Decision Literacy First—Then Data Literacy


By Paul Evangelista, Chief Data Officer, United States Military Academy at West Point

Data is one of the most valued commodities in business today for two reasons. Data accelerates and improves decisions. However, benefits from data can be elusive, especially if the data is not synchronized and connected with the business context that drives decisions.

Good decisions create success. Sounds simple, right? If it was simple, success would be easier to find. Good decision making is hard, requiring deliberate thought and practice. A decision is an irrevocable commitment of resources with irrevocable consequences. Good decision makers are the most valued types of employees and leaders because they understand how to translate valuable resources into favorable consequences.

The path to improved decisions through data requires decision literacy first, then data literacy. Decision literacy involves contextual awareness of the problems and dynamics faced by the business. John Hammond, Ralph Keeney, and Howard Raiffa wrote an accessible and practical book on decision making titled Smart Choices. In Smart Choices, the authors reinforce that the most important aspect of decision making involves keen awareness of the objectives of the decision. Objectives are a wonderful place to start when attempting to build decision literacy. Oftentimes, leaders will not know or be able to articulate a future decision. Decisions are hard to anticipate. Studying business objectives creates one of our best opportunities to anticipate important decisions.

As the topic of data literacy grows across any community, it is important to recognize that data literacy does not imply or require deep technical skills.

Businesses employ strategies to achieve objectives; gaps exist between reality and objectives. These gaps create decision opportunities. How should the strategies change to fill the gap? What resources should be committed? Decision literacy grows from understanding the details of these types of questions. Deep contextual awareness of the problems and gaps faced by businesses is fundamental for decision literacy.

The connection to data builds from here. The most valuable data will connect to a business’s most important problems and gaps. Data literacy starts with data and analytics (D&A) professionals that understand the data and tools available to address these problems and gaps. Business leaders will inherently find interest in the relevant data and tools, especially if these data and tools are described within the context of current business problems and gaps. The data and tools become more compelling when there is a clear opportunity to connect the data and tools with specific business problems and gaps.

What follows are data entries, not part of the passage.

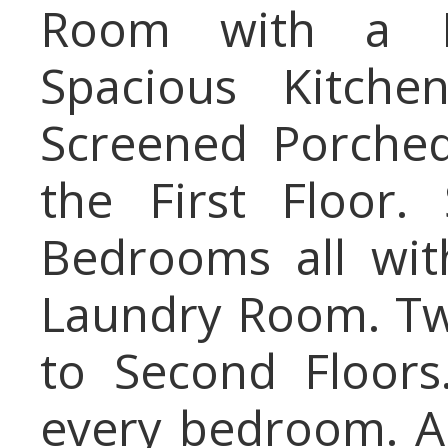
Room with a Fi
Spacious Kitche
Screened Porche
the First Floor.
Bedrooms all wit
Laundry Room. Two
to Second Floors.
every bedroom. A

Building these connections requires work, thought, and design. All too often, D&A professionals lament the lack of data literacy amongst decision makers. Rarely do D&A professionals recognize that these data literacy shortcomings might emerge as a product of the data community, a system that D&A professionals largely create. Donnella Meadows, a seminal scholar in systems thinking, reinforces this assertion with a simple yet powerful statement: “the system, to a large extent, causes its own behavior!” Through deliberate system design, D&A professionals are more likely to create a favorable data community with desirable system behaviors.

Consider the role of D&A professionals within the people network, culture, and communication related to D&A. This is a system of people who care about data at some level; this system is a data community. With any system, design is critical. D&A professionals are the natural leaders of the data community, which means they are largely responsible for the design of the data community! If decision literacy and deep contextual awareness of the business problems and gaps are not a central component of the narrative in the data community, decision literacy and data literacy will continue to fall short. When business problems and gaps become a central theme of discussion and thought within the data community, decision literacy will grow. With improved decision literacy, the data community will recognize opportunities to address these business problems with the appropriate data and tools. As appropriate data and tools are applied to decisions, data literacy will grow.

As the topic of data literacy grows across any community, it is important to recognize that data literacy does not imply or require deep technical skills.  Technical skills help with data literacy, but they are not a prerequisite.  Data literacy and technical skills are not interdependent.  Having both traits is powerful, but these two traits are different.  It does not take technical skill to ask analytical questions, show interest in trends and analytics, and encourage the use of data to support decisions.  Someone who is passionate about decision literacy can easily become passionate about data literacy.  Interest and thought are the only prerequisites.

I’ll conclude by offering an initiative that may help operationalize decision and data literacy in any organization. This initiative centers on a strategic methodology from the United States Army. The Army War College serves as the custodian of the Army’s Key Strategic Issues List (KSIL), a list of topics that represent concerns and shortcomings across our defense posture. In summary, this list highlights the most important gaps that exist between reality and national security objectives. Development of the KSIL is a deliberate process, discussed and approved by senior Army leadership, and continually improved. Every organization has strategic shortcomings. This means that every organization would benefit from a clearly articulated KSIL. Clear articulation of a KSIL sends an explicit message to your organization: address a problem on the KSIL, and you will help our organization succeed. I cannot think of a better place to find guidance and support for a data strategy. If your data strategy is not clearly linked to the key strategic issues facing your organization, then where is it linked? Furthermore, when you speak the language of the key strategic issues and shortcomings amongst organizational leaders, you speak their language—the language of decisions. It is natural for data and analytics professionals to desire a data literate community. However, if we want others to understand our language, it may be worthwhile to learn their language first.